The future is here, also, in the recent legal victory over restricting psychoanalysis to physicians or physician-dominated organizations. One might expect that would presage a renaissance as new persons and ideas are allowed training and practice, and thus new contributions made to a vital and growing discipline. But that sanguine eventuality is by no means assured. Without the previous clear, if rigid, standards as to what constitutes good training and what theory is admissible as ‘psychoanalysis’, the field is in potentially chaotic ferment. One hears that a couple of years of twice-a-week psychoanalysis is substantively equivalent to the traditional many years and many days a week; that various interpersonal, existential, Jungian, Adlerian approaches are as deserving of the word ‘psychoanalysis’ as are Freudian approaches; that some degrees are necessary for psychoanalytic training (the other person’s are not) and maybe no degree at all is the way to go. What is beginning to stand embarrassingly revealed is that the motives for non-medical training are heavily saturated with wishes for money and prestige, as medical ones have always been, and that these threaten to overcome intellectual and humanitarian considerations. To the extent that such motives predominate, and to the extent that psychoanalysis is watered down, its survival is in jeopardy.

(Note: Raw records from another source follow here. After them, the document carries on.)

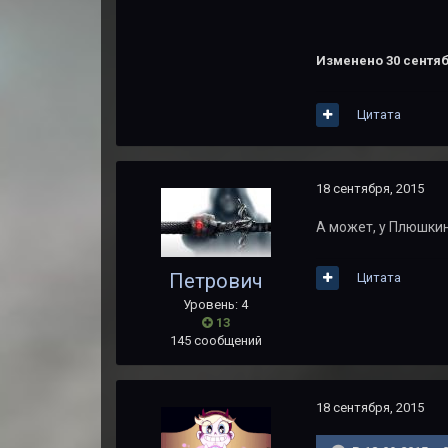
Изменено
30 сентяб
Цитата
18 сентября, 2015
А может, у Плюшкин
Петрович
Цитата
Уровень: 4
13
145 сообщений
18 сентября, 2015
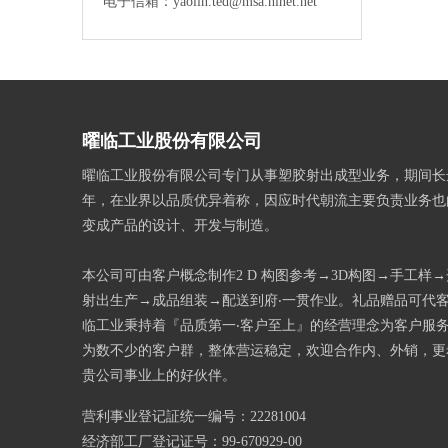
电子信箱：yaolin.ted@msa.hinet.net
曜临工业股份有限公司
曜临工业股份有限公司专门从事塑胶射出成型业务，期间长
年，在业界以品质优异着称，因应时代朝流主要负责业务也
变成产品的设计、开发与制造。
本公司可由客户概念制作2 D 构图参考→3D构图→手工样
射出生产→成品组装→配送到府‧一贯作业。礼品赠品可代
临工业秉持着『品质第一‧客户至上』的经营理念为客户服
为数不少的客户群，整体营运稳定，欢迎合作内、外销，更
贵公司事业上的好伙伴。
营利事业登记証统一编号：22281004
经济部工厂登记证号：99-670929-00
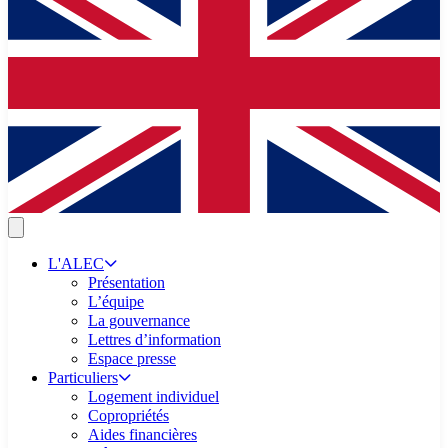
L'ALEC
Présentation
L’équipe
La gouvernance
Lettres d’information
Espace presse
Particuliers
Logement individuel
Copropriétés
Aides financières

So ends the survey of issues raised by the new therapists and others, the dealing with which will determine much about the future of psychotherapy. In a grand and grinding mesh the external forces of change will interact with the results of attending to issues within the practice to determine the future. If we are unlucky, selfish or not wise, psychotherapy and its grand promise will prove to have been just a grain of sand on the beach of time, blown away to oblivion like so many ideas before it. More likely, if we fail to meet change and challenge responsibly, the ‘psychological society’ will continue with a pale, bastardized, mocking version of itself. If we are lucky, we may at least approximate the potential inherent in the basic insights of Freud, the orderliness of science, and the fairness of a just society.

Summary
The future of individual psychotherapy depends upon how it deals with changes in social and cultural factors, and intra- and inter-professional challenges. The former include the increasing reliance on groups more than individuals, populist tides and changes in insurance practices. All these changes are resulting in a weakening of private practice, shorter treatments, removal of symptoms as the sole goal, changing behavior directly rather than through examination of thoughts and feelings, relying on biology more than psychology and treatment in hospitals rather than outside them. The intra-professional issues include the physical and biological ‘scientific’ as against the humanistic, subjective, personological and object relations points of view, and the role of actual trauma. The inter-professional issues, which continue to be posed by the ‘new therapies’, include structure of meetings, roles of consciousness, will-power and positive thinking, holism of mind and body, the place and use of feelings, emphasis on material from the past or present and how to maintain neutrality and to achieve joy, with changes in training having to be concomitant with the resolution of these issues.